基于非对称双向引导与门控多模态Transformer的图像字幕生成方法
AGTNet: Asymmetric Dual-level Guidance and Gated Multimodal Transformer for Image Captioning
-
摘要: 近年来, Transformer因其强大的模态表征能力及并行处理能力成为图像字幕领域的主流方法. 然而, 现有方法仅在编码阶段或解码阶段对多个特征进行简单的交互与融合, 没有充分利用模态内的互补性及模态间的相关性, 限制了字幕生成的能力. 针对这一问题, 提出一种基于非对称双向引导与门控多模态Transformer的图像字幕生成方法. 在编码阶段设计了一种非对称双向引导模块, 利用2种视觉特征中的互补语义信息实现全面特征表示, 并通过门控掩模解决2种特征源直接交互引起的语义噪声问题, 生成更加细粒度的字幕; 在解码阶段, 门控多模态模块在保留有用视觉信息的同时, 利用多模态特征间的相关性度量不同视觉特征对单词生成的贡献, 促进不同模态信息之间的动态交互, 提升生成字幕的准确性. 基于MS-COCO数据集的实验结果表明, 所提出的方法能够有效地提升模型生成图像字幕的质量, 与基线模型相比, 在单词匹配指标BELU-1和语义相关性指标CIDEr上分别提升1.2和3.9个百分点.Abstract: In recent years, Transformer-based models have become the mainstream approach in image captioning due to their powerful multimodal representation and parallel processing capabilities.

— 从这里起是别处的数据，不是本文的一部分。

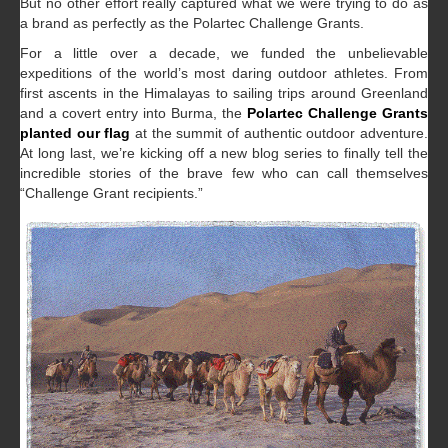
But no other effort really captured what we were trying to do as
a brand as perfectly as the Polartec Challenge Grants.
For a little over a decade, we funded the unbelievable
expeditions of the world’s most daring outdoor athletes. From
first ascents in the Himalayas to sailing trips around Greenland
and a covert entry into Burma, the
Polartec Challenge Grants
planted our flag
at the summit of authentic outdoor adventure.
At long last, we’re kicking off a new blog series to finally tell the
incredible stories of the brave few who can call themselves
“Challenge Grant recipients.”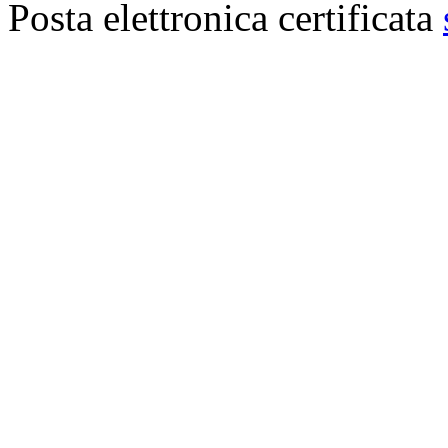
Posta elettronica certificata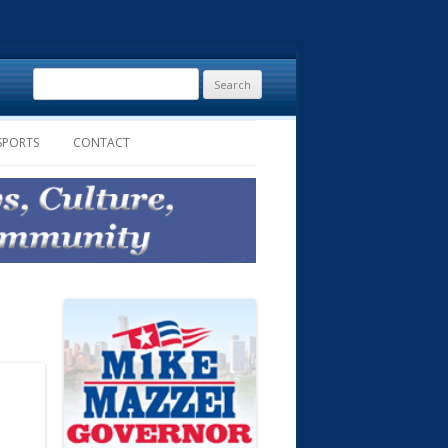
Search
for:
SPORTS
CONTACT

However, for most cases, this framework only performs the interaction and fusion of multi features in the encoding or decoding stage, which does not fully exploit the complementarity within modalities and correlation between modalities, thus limiting the capability of caption generation. To address this issue, we propose AGTNet—an asymmetric dual-level guidance and gated multimodal Transformer for image captioning. In the encoding stage, we design an asymmetric dual-level guidance module which leverages the complementary semantic information from the two visual features to comprehensively represent the features. It also addresses the semantic noise problem caused by the direct fusion of the two feature sources through the gated mask, enabling the generation of more fine-grained captions. In the decoding stage, a gated multimodal module is proposed to preserve valuable visual information while leveraging the correlation between multimodal features to measure the contribution of different visual features to word generation. This facilitates the dynamic interaction between different modalities, thereby enhancing the accuracy of caption generation. Experimental results on the MS-COCO dataset demonstrate that the proposed methods can significantly improve the quality of image captioning, and can improve the word matching metric BELU-1 and the semantic relevance metric CIDEr by 1.2 and 3.9 percentage points respectively compared with baseline model.